What is required –
For the listing that follows, give again exactly the lines from the one with "[Xing] (871, 1167)" to the one with "Mantenimiento (82, 541)", including both.

Input material –

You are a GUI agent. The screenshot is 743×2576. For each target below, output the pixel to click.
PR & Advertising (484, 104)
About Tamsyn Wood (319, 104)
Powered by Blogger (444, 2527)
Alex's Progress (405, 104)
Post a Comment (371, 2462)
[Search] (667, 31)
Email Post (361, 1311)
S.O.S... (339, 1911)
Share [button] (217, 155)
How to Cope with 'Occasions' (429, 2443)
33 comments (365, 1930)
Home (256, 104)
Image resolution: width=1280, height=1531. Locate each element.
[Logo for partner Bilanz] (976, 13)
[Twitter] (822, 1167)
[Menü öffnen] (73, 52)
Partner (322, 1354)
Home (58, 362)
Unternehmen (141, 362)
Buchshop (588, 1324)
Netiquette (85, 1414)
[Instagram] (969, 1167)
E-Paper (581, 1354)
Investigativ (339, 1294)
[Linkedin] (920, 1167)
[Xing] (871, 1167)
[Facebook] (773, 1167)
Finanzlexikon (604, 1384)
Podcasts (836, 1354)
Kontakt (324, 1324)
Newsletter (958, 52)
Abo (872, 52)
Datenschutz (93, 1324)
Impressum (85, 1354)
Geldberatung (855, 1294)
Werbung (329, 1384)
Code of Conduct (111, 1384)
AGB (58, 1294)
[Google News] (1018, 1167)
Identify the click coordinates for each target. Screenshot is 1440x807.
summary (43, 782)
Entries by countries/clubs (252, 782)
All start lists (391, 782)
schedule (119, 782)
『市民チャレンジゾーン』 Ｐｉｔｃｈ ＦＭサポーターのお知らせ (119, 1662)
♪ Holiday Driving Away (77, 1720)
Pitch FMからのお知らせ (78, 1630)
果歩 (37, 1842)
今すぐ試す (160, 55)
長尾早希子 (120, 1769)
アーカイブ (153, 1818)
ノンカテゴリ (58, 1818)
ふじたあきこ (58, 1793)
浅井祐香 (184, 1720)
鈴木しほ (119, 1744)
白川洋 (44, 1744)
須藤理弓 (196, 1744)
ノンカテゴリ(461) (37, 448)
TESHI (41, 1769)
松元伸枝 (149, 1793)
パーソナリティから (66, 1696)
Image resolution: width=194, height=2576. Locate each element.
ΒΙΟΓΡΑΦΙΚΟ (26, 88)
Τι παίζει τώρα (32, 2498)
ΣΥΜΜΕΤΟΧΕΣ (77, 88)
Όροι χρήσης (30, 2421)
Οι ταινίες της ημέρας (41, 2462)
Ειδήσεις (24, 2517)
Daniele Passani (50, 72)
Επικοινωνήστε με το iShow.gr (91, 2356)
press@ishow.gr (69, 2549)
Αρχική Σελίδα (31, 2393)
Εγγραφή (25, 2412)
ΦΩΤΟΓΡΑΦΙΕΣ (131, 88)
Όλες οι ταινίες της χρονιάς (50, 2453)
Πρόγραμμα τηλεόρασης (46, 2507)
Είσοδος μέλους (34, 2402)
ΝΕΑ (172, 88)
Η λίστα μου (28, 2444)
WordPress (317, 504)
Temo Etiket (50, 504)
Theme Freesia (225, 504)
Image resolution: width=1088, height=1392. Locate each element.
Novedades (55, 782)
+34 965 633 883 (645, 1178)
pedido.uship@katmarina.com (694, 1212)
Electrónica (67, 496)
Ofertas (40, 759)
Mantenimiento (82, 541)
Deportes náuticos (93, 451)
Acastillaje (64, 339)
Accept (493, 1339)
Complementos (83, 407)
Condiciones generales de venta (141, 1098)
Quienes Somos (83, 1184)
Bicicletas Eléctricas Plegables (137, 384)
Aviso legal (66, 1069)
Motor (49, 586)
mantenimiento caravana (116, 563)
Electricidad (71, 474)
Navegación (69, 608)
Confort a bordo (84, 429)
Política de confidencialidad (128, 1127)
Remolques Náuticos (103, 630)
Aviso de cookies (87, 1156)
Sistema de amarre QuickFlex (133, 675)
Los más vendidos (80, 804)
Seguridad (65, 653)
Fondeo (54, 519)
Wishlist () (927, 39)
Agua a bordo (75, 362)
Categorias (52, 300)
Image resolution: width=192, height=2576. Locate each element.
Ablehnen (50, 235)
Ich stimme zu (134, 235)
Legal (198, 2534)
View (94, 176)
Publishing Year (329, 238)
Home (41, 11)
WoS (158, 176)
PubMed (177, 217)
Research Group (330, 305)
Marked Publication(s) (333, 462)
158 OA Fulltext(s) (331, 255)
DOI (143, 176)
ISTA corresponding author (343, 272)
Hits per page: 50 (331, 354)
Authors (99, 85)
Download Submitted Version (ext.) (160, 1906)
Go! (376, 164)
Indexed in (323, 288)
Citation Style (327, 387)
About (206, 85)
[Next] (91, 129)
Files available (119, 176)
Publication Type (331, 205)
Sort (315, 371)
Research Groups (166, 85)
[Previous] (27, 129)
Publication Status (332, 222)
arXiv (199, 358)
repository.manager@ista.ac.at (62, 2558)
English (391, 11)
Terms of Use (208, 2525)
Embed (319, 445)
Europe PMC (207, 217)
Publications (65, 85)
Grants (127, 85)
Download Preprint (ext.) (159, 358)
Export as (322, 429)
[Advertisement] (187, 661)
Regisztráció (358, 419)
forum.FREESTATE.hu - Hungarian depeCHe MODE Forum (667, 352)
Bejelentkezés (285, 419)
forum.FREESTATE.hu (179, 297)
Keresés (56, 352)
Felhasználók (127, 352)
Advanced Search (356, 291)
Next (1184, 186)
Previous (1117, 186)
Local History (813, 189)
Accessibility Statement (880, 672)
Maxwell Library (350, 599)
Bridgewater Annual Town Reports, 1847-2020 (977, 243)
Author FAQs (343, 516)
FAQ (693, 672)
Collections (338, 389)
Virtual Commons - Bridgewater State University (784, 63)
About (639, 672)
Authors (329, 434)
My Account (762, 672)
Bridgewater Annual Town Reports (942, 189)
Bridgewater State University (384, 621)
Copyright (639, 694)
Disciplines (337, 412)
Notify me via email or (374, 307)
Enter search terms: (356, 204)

Exercise response –
[Xing] (871, 1167)
[Facebook] (773, 1167)
Finanzlexikon (604, 1384)
Podcasts (836, 1354)
Kontakt (324, 1324)
Newsletter (958, 52)
Abo (872, 52)
Datenschutz (93, 1324)
Impressum (85, 1354)
Geldberatung (855, 1294)
Werbung (329, 1384)
Code of Conduct (111, 1384)
AGB (58, 1294)
[Google News] (1018, 1167)
Identify the click coordinates for each target. Screenshot is 1440x807.
summary (43, 782)
Entries by countries/clubs (252, 782)
All start lists (391, 782)
schedule (119, 782)
『市民チャレンジゾーン』 Ｐｉｔｃｈ ＦＭサポーターのお知らせ (119, 1662)
♪ Holiday Driving Away (77, 1720)
Pitch FMからのお知らせ (78, 1630)
果歩 (37, 1842)
今すぐ試す (160, 55)
長尾早希子 (120, 1769)
アーカイブ (153, 1818)
ノンカテゴリ (58, 1818)
ふじたあきこ (58, 1793)
浅井祐香 (184, 1720)
鈴木しほ (119, 1744)
白川洋 (44, 1744)
須藤理弓 (196, 1744)
ノンカテゴリ(461) (37, 448)
TESHI (41, 1769)
松元伸枝 (149, 1793)
パーソナリティから (66, 1696)
Image resolution: width=194, height=2576. Locate each element.
ΒΙΟΓΡΑΦΙΚΟ (26, 88)
Τι παίζει τώρα (32, 2498)
ΣΥΜΜΕΤΟΧΕΣ (77, 88)
Όροι χρήσης (30, 2421)
Οι ταινίες της ημέρας (41, 2462)
Ειδήσεις (24, 2517)
Daniele Passani (50, 72)
Επικοινωνήστε με το iShow.gr (91, 2356)
press@ishow.gr (69, 2549)
Αρχική Σελίδα (31, 2393)
Εγγραφή (25, 2412)
ΦΩΤΟΓΡΑΦΙΕΣ (131, 88)
Όλες οι ταινίες της χρονιάς (50, 2453)
Πρόγραμμα τηλεόρασης (46, 2507)
Είσοδος μέλους (34, 2402)
ΝΕΑ (172, 88)
Η λίστα μου (28, 2444)
WordPress (317, 504)
Temo Etiket (50, 504)
Theme Freesia (225, 504)
Image resolution: width=1088, height=1392. Locate each element.
Novedades (55, 782)
+34 965 633 883 (645, 1178)
pedido.uship@katmarina.com (694, 1212)
Electrónica (67, 496)
Ofertas (40, 759)
Mantenimiento (82, 541)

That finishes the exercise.